I would like to know what happens when in a setup like the below
syncthing1 - fully scanned manually. no scan intervals or notifiers setup. Only manual scan.
syncthing2 - no started yet
Syncthing1 is fully scanned but some file changed which has not yet been added to the database(scanned) with the new hash. If I start syncthing2, and it needs the file that has been changed. Would it get the new file ? Cause a conflict or nothing of the above ?
Syncthing2 will try to get the old file, syncthing1 will notify that it changed, thus 2 gets an error. Then 1 rescans that file and announces the update to 2, 2 will try to get that new file and that will succeed -> no conflicts.
so the rescan is done after 1 sees that the file requested has changed.
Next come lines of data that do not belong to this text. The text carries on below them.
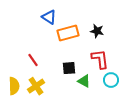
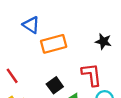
black star: (97, 31) -> (103, 41), moved
black square: (69, 68) -> (55, 85), turned -32

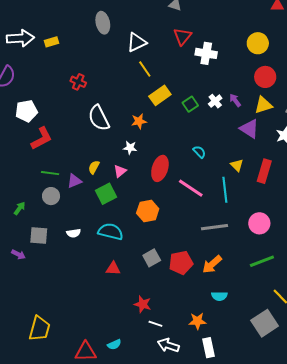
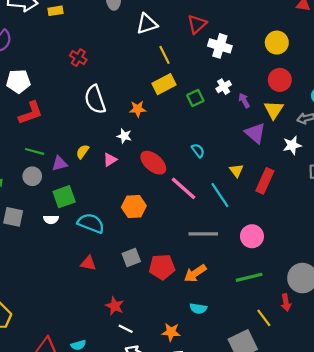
yellow line: (145, 69) -> (165, 55), moved
white cross: (215, 101) -> (224, 87), moved
yellow triangle: (263, 105) -> (274, 110), turned -48
red ellipse: (160, 168) -> (153, 163), turned -75
cyan line: (225, 190) -> (220, 195), turned -35
green square: (106, 194) -> (64, 197), moved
That means that when syncthing tried to share the file it also checks if it has changed. No manual user rescan is needed or any other kind of scan.
Yes, we check that what we read is what we believe is the latest the version. In this case it’s not as we see that what we’ve advertised is not what we have anymore and rescan.
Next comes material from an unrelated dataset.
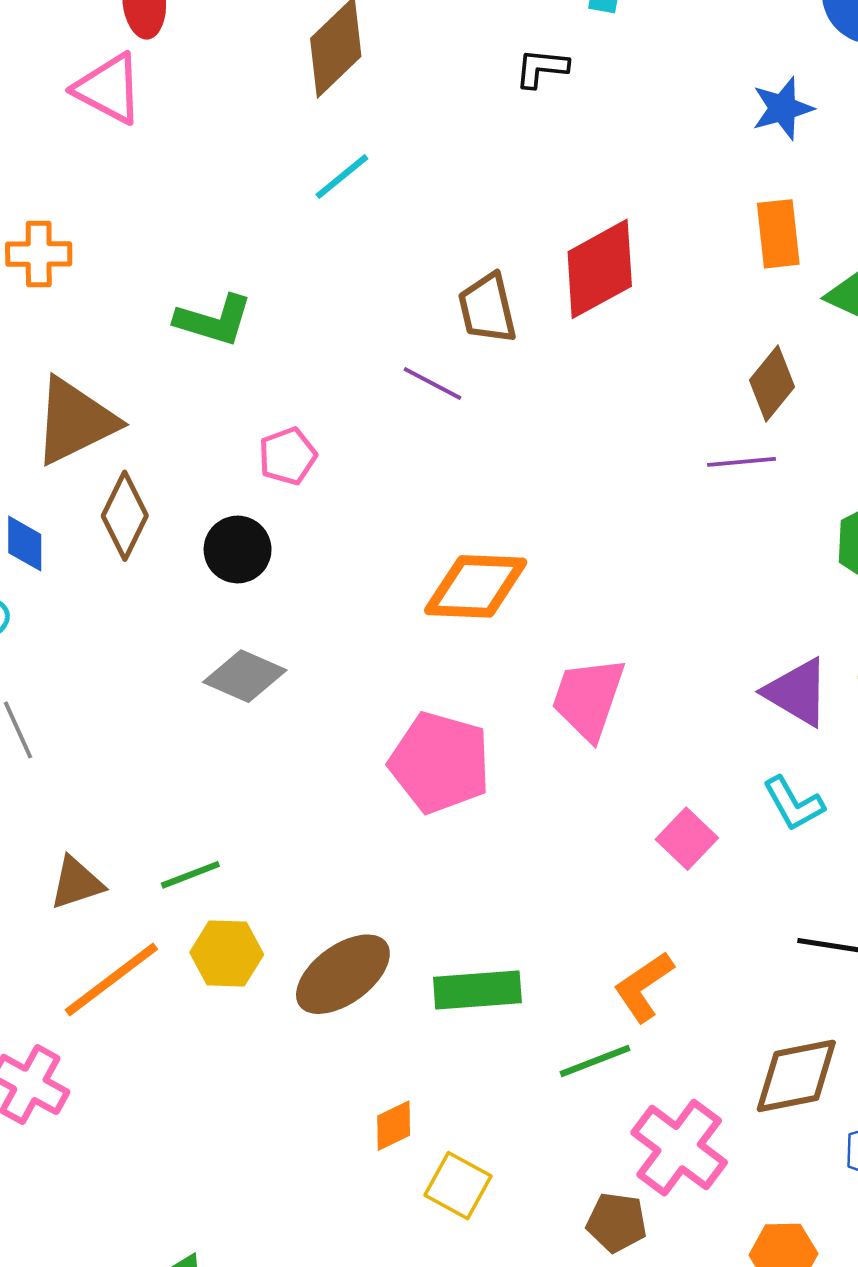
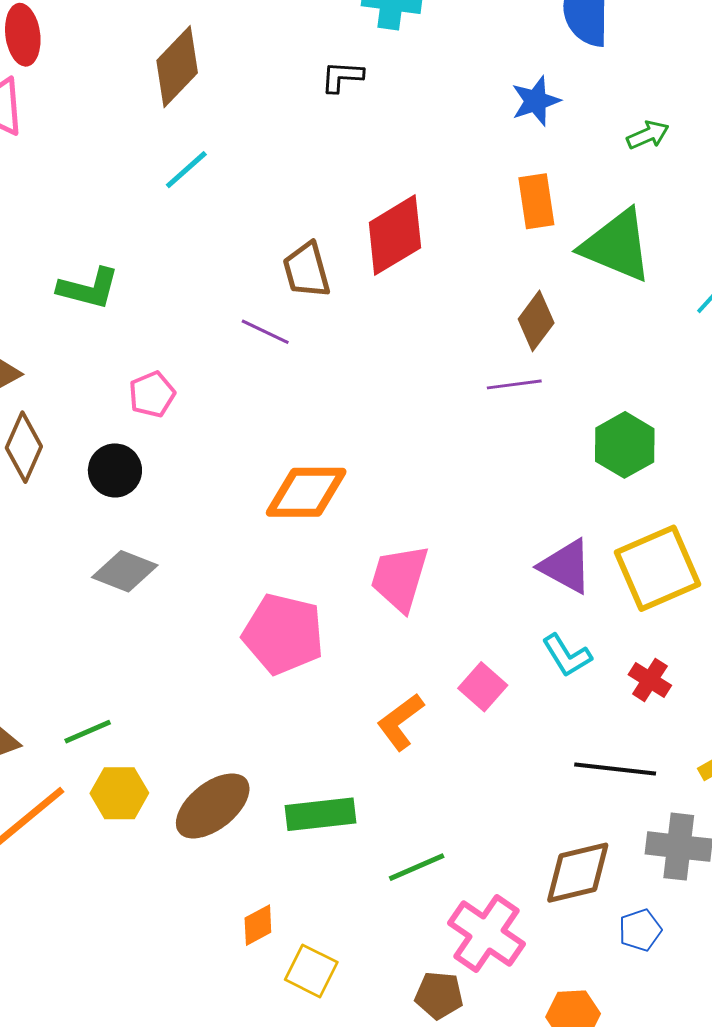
orange L-shape: (644, 987) -> (400, 722), moved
However, this is how it’s implemented now and is subject to change if we decide to, so probably you should not rely on this behaviour.
Actually I consider rescanning/checking if it changed the file every time some node requests it too much and would love a to see a config option not to have that. It would make sharing faster I guess but then it would also complicate things a bit.
Just to make sure I’m on the right track though, you can only the file not all syncthing folder/files right ?
I don’t think it would make things faster, as we get sent both hashes, weak and strong. Weak hash hashing rate is in the gigabytes a second, so it’s negligible. If they don’t match we take the slow path, but even then, that’s hundreds of megabytes a second on a normal computer, usually faster than you get over internet.
I would appreciate if you tell us your experience (and confirm) after you checked this, because sometimes it seems to me, syncthing does not work as described here.